— Materials provided —
━━━━
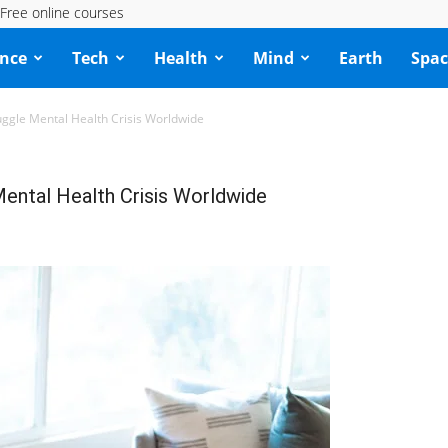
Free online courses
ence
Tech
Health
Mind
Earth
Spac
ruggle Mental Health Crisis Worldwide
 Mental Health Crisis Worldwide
━━━━
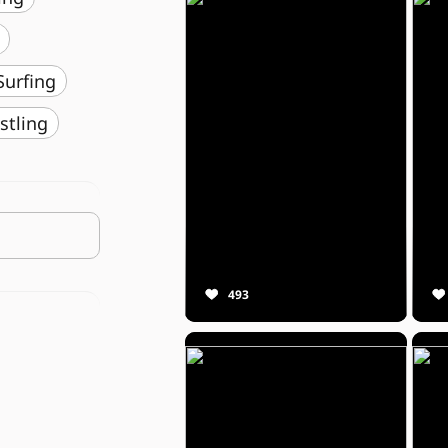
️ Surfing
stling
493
━━━━
— What is expected —
What belongs in the answer is each line of the data that has the word "Crisis".

— Reply to the exercise —
ruggle Mental Health Crisis Worldwide
 Mental Health Crisis Worldwide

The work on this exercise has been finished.